What is the Incentive Program again?

The Centers for Medicare & Medicaid Services (“CMS”) began its meaningful use incentive program with Stage 1 nearly four years ago in 2011.  By 2017, Stage 3 is projected to be fully implemented.  Recently, in March 2015, the Department of Health and Human Services (HHS) released the Notice of Proposed Rulemaking (NPRM) identifying the criteria for Stage 3.  Like its preceding stages, Stage 3 will mandate eligible professionals, eligible hospitals, and critical access hospitals to meet certain criteria in order to receive Medicare and Medicaid incentive payments and avoid penalties.

To qualify for incentive payments, eligible providers must demonstrate meaningful use for each year they participate in the program.  Eligible providers that do not demonstrate meaningful use will incur a penalty—a “payment adjustment.”  The adjustment reduces reimbursement by “1% and increases each year that an eligible professional does not demonstrate meaningful use, to a maximum of 5%.”

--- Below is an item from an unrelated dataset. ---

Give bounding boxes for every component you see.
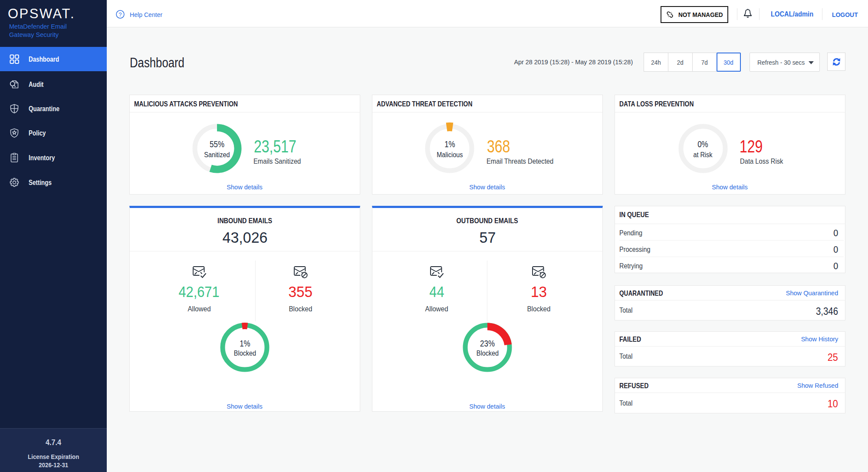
svg-text:?: ? (119, 12, 122, 18)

What’s going on with Stage 3?

Stage 3 takes the role of improving outcomes that align with the goals of the previous stages. Stage 1 focused on capturing and sharing data, and Stage 2 focused on advancing the clinical processes.  One recommended outcome that has been identified is to increase patient engagement.  Three measures of engagement have been recommended, and providers must report all three measures, but only have to meet the standards of two.

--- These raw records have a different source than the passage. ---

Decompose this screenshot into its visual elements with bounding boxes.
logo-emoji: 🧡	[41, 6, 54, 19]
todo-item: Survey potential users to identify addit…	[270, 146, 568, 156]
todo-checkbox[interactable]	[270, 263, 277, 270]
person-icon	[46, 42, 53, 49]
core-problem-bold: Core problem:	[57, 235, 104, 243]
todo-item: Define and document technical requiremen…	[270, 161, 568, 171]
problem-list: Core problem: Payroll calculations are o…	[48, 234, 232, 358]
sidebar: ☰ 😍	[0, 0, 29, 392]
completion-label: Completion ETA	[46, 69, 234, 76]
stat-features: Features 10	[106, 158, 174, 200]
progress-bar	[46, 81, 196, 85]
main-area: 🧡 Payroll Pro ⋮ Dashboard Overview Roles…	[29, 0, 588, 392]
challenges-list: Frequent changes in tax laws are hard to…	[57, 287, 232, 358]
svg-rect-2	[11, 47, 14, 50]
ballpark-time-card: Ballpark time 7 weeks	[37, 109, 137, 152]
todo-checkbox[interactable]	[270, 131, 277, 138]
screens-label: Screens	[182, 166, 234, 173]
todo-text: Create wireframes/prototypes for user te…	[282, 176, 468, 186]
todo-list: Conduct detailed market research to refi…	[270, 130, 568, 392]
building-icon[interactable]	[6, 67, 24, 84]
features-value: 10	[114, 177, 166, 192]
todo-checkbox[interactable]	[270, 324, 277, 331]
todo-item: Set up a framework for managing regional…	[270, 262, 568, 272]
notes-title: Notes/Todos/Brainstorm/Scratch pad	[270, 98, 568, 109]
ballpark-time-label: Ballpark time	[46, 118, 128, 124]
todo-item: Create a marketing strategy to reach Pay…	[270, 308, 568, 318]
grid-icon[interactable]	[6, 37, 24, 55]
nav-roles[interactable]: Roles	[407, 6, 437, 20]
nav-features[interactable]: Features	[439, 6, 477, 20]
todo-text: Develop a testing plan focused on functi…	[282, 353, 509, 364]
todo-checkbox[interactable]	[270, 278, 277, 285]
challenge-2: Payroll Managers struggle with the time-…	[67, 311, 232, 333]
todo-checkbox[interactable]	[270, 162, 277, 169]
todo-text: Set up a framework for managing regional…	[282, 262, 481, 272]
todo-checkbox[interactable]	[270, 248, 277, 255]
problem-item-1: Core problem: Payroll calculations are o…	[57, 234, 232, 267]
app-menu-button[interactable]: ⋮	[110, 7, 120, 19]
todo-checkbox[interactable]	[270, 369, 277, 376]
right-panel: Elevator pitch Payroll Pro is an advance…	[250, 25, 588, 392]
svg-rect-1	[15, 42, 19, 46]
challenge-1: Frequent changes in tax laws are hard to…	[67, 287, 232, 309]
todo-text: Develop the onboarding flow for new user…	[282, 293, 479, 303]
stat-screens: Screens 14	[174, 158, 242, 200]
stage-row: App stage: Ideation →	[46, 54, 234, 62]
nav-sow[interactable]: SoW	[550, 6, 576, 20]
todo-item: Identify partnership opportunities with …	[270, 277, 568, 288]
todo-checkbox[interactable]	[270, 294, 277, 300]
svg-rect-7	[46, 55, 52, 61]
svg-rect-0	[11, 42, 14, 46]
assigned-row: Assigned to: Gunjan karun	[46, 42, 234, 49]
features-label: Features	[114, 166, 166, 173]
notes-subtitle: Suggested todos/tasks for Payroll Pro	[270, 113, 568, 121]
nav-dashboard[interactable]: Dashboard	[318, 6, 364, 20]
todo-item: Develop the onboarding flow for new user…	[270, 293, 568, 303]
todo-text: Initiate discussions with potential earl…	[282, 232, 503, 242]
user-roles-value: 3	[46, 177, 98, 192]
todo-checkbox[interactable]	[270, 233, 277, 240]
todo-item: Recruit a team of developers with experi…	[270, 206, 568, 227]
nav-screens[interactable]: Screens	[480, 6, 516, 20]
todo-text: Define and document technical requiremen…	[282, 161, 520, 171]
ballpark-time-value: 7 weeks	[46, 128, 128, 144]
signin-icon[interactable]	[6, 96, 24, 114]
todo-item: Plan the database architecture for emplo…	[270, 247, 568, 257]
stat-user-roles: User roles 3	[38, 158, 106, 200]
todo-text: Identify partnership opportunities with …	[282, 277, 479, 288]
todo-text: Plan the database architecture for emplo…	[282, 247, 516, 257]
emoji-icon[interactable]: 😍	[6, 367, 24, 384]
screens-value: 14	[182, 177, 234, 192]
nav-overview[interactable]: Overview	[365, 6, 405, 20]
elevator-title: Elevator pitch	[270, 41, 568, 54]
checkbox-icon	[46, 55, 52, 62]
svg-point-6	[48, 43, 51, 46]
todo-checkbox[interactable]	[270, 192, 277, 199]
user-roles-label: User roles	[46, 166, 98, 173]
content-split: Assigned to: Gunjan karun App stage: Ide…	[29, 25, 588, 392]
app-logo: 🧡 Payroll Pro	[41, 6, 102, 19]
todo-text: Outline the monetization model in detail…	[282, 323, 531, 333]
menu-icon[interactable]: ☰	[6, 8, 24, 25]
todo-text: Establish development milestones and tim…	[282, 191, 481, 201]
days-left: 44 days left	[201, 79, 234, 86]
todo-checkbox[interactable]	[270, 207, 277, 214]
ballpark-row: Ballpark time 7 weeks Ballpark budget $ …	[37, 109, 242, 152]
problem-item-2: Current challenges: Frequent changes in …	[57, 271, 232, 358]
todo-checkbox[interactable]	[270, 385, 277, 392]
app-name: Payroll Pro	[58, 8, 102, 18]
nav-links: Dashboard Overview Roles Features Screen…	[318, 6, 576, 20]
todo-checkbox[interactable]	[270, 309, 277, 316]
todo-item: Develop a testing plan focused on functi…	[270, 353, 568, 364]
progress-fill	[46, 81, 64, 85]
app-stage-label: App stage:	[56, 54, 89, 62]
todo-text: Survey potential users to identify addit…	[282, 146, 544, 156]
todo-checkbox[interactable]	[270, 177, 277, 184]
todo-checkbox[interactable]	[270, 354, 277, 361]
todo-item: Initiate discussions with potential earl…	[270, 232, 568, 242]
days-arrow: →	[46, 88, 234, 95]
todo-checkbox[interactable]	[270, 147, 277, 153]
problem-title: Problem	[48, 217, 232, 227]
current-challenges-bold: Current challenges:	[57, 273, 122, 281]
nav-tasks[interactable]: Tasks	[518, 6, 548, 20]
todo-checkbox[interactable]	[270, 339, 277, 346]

The first measure comes from the Office of the National Coordinator (“ONC”) which recommends increasing the rates at which patients “view, download, and transmit their personal health data” from 5%, laid out in Stage 2, to 25%.  The second recommended measure would require that at least 35% of patients seen by eligible providers, at discharge or check-out, receive a “secure message” from the provider’s electronic health record’s (“EHR”) messaging function.  The third measure would require at least 15% of patients to participate in contributing to their personal EHR by gathering and entering health related data into their EHR.

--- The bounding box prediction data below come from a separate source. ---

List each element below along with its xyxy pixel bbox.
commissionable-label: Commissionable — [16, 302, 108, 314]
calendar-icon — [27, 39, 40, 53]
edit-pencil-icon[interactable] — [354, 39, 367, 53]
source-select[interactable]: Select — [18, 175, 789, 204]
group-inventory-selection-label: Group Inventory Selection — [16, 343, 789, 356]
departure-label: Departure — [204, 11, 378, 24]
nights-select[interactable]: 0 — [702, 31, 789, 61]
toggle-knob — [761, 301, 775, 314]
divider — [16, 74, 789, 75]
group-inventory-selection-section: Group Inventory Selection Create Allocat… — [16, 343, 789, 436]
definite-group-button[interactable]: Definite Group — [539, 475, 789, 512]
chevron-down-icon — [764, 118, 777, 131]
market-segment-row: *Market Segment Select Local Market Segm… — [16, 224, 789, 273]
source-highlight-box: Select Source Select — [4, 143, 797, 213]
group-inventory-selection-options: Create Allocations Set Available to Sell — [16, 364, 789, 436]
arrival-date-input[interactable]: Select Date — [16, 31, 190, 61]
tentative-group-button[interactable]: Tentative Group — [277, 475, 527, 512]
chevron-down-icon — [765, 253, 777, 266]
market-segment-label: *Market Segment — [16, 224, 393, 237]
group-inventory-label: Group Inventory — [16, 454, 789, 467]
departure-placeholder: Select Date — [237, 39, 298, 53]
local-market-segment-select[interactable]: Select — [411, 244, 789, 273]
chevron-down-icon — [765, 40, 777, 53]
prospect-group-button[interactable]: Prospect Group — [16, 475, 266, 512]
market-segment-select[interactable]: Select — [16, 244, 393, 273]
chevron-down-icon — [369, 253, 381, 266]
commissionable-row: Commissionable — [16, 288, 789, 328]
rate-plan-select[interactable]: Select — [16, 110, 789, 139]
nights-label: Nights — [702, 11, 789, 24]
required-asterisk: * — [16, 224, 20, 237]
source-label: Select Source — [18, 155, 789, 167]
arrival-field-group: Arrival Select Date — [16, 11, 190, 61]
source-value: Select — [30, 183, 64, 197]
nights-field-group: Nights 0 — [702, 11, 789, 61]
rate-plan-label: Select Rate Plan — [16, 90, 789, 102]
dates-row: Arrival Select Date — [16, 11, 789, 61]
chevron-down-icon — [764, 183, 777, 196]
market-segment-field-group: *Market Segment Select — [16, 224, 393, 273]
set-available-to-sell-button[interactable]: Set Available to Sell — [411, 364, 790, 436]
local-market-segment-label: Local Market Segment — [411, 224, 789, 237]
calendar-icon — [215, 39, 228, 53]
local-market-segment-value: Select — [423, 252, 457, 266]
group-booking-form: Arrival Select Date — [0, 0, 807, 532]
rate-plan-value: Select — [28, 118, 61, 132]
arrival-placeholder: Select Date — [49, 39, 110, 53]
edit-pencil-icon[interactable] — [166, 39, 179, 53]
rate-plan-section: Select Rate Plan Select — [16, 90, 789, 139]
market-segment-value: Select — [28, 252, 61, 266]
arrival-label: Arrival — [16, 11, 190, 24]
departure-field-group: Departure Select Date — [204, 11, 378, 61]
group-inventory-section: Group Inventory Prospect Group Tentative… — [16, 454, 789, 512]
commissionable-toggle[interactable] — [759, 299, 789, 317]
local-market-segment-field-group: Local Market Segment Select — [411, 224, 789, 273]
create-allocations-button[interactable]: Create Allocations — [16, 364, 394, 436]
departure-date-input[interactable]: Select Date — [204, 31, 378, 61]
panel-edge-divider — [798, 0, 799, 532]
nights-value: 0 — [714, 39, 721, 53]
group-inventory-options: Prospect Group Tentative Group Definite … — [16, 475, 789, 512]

Although these measures are intended to improve patient outcomes, there are concerns relating to the recommended measures.  First, interacting with patients through electronic messaging provides the patient with little context and uses technical jargon the patient may not understand.  Second, many providers face challenges in meeting the 5% Stage 2 requirement in having their patients view their online EHR.  Lastly, besides facing these challenges moving into Stage 3, HHS is trying to address the ongoing issues since the EHR inception, which include: “the burden of reporting to multiple quality reporting programs, the number of EHR Program requirements, the timing of EHR meaningful use reporting periods, and the numerous stages of participation.”


With the inception of the electronic health record and the increasing demands placed on providers, HHS states that the overall goal for Stage 3 is to support “broader efforts to increase simplicity and flexibility in the program while driving interoperability and a focus on patient outcomes in the meaningful use program.”  Time will tell whether eligible providers will be able to keep up with the evolving EHR and the demands of the ongoing incentive program.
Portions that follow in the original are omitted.